金融引き締めを進める日銀の植田総裁(夕刊フジ)

大胆な金融緩和から大胆なイリュージョン(奇術)へ。こうでも形容したいのが、植田和男総裁の日本銀行である。黒田東彦(はるひこ)総裁より前の日銀では、この種の「奇術」が日常的に行われていた。コロナ禍明けで日常が帰ってきたのと同時に、昔の日銀が戻ってきた。

白川方明(まさあき)総裁時代は、デフレ不況が深刻だった。だが、白川日銀は、常に金融緩和をやりすぎて物価が高騰することを警戒していた。当時の日銀が想定していた完全失業率は3・5%ぐらいで、それを下回るとインフレが加速すると政治家や日銀子飼いのマスコミに宣伝していた。

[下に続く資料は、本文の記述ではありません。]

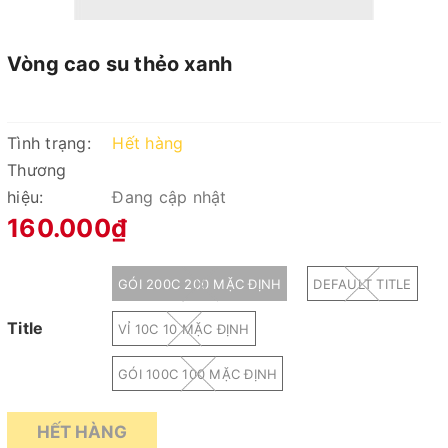
Vòng cao su thẻo xanh
Tình trạng:
Hết hàng
Thương
hiệu:
Đang cập nhật
160.000₫
GÓI 200C 200 MẶC ĐỊNH
DEFAULT TITLE
Title
VỈ 10C 10 MẶC ĐỊNH
GÓI 100C 100 MẶC ĐỊNH
HẾT HÀNG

その後、アベノミクスが始まり、失業率は2%台前半まで改善したが、デフレ脱却が見えるかぐらいの物価上昇が起きただけだった。白川日銀は、「見えないインフレ」と本当に闘っていたのである。

この「見えないインフレ」との闘いは、日銀の文化でもある。さらに前の福井俊彦総裁の時代でも、やはり「見えないインフレ」を警戒して早すぎる金融引き締めへの転換を行った。賃金や物価が十分に上がらないのは、経済のグローバル化など構造的要因のせいであり、当時の1%に満たない物価水準でも「見えないインフレ」で危険な状態だと、真剣に福井日銀は考えていた。その結果、早すぎる金融引き締めによって、日本はリーマン・ショックで欧米よりも深刻なダメージを負った。

このような「見えないインフレ」を強調しての金融引き締めスタンスが、日本経済を停滞させてきた「奇術」の核心である。

植田日銀もまたこの「見えないインフレ」との闘いを意識している点では、福井・白川日銀と同様、いやそれ以上である。植田日銀の「奇術」は、日銀内部から見ると、急いでやる必要があるようだ。なぜなら黒田日銀の大胆な金融緩和と、コロナ禍、ウクライナ戦争で、物価がかなり高くなっているからだ。もちろんこの物価の中身を見れば、多くはコストプッシュによるものであり、賃金上昇などの需要要因は弱い。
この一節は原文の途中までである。